Work to be completed:
Go over the data and copy out each line with "gestion" in it.

[Saved data entries]
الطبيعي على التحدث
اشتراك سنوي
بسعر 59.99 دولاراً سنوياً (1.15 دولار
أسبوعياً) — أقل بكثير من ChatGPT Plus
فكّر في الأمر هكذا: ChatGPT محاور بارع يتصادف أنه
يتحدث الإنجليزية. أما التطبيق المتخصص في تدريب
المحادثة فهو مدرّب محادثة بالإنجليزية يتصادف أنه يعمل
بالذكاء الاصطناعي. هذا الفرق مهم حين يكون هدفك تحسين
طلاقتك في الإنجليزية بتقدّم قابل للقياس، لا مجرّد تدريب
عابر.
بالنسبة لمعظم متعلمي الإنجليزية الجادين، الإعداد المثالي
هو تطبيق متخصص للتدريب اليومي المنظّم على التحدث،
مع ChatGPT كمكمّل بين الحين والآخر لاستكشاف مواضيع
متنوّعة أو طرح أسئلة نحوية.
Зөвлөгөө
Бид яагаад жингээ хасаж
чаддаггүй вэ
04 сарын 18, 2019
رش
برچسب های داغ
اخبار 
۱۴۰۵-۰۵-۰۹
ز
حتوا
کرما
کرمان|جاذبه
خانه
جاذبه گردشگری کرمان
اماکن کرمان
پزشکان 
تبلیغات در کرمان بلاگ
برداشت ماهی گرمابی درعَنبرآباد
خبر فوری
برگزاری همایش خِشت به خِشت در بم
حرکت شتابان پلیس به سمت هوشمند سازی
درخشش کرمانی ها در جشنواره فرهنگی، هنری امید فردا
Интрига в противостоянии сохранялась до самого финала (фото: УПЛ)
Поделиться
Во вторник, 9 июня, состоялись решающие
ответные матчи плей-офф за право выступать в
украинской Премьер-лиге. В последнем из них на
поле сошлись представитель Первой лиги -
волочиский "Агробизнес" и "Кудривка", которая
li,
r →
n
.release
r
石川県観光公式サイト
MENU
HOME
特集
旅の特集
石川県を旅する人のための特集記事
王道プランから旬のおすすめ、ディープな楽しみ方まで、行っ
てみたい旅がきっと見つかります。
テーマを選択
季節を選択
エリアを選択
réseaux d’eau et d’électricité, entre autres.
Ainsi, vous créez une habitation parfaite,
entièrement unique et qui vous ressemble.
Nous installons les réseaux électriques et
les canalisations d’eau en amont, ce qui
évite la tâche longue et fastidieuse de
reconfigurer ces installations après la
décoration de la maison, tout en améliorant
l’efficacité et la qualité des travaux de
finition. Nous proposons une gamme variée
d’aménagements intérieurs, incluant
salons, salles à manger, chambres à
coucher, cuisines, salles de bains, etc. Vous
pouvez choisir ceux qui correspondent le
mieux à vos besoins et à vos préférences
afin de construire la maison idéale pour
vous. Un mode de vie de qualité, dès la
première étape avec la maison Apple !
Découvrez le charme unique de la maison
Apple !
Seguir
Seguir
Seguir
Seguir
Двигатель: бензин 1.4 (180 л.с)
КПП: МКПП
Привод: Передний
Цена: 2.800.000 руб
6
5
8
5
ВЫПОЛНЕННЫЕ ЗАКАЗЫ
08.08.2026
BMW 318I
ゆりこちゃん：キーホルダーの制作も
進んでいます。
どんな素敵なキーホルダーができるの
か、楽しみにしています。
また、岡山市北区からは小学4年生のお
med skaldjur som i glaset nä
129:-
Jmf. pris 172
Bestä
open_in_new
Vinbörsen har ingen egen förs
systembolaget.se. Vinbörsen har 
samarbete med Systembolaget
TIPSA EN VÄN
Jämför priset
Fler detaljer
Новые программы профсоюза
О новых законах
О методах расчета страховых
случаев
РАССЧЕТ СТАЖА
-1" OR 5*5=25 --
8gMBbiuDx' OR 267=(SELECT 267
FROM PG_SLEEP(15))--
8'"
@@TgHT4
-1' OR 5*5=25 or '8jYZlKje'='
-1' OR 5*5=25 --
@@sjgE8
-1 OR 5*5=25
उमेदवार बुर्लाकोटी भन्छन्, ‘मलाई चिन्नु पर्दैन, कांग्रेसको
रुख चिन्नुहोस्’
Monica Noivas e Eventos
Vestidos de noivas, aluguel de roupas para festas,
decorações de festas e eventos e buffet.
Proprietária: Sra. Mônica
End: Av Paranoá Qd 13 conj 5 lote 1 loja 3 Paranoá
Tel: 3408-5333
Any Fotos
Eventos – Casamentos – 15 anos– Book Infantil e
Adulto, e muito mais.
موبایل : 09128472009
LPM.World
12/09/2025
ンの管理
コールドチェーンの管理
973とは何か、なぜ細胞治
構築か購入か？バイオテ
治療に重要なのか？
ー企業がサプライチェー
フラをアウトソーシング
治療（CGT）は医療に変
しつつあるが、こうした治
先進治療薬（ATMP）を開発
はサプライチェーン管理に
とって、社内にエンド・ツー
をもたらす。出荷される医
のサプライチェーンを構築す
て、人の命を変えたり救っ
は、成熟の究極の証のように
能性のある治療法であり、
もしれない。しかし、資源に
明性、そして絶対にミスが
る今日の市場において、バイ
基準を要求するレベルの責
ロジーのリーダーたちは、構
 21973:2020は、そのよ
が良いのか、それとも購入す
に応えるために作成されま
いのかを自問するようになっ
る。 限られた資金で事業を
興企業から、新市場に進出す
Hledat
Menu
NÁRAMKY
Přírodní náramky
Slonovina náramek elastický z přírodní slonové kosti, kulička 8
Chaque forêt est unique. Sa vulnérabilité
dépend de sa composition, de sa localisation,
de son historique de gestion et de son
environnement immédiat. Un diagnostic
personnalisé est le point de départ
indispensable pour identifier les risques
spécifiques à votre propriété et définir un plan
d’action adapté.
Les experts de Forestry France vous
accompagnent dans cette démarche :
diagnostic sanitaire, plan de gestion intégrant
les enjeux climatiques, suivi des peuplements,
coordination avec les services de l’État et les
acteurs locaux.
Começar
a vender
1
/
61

Response to the task:
de son historique de gestion et de son
diagnostic sanitaire, plan de gestion intégrant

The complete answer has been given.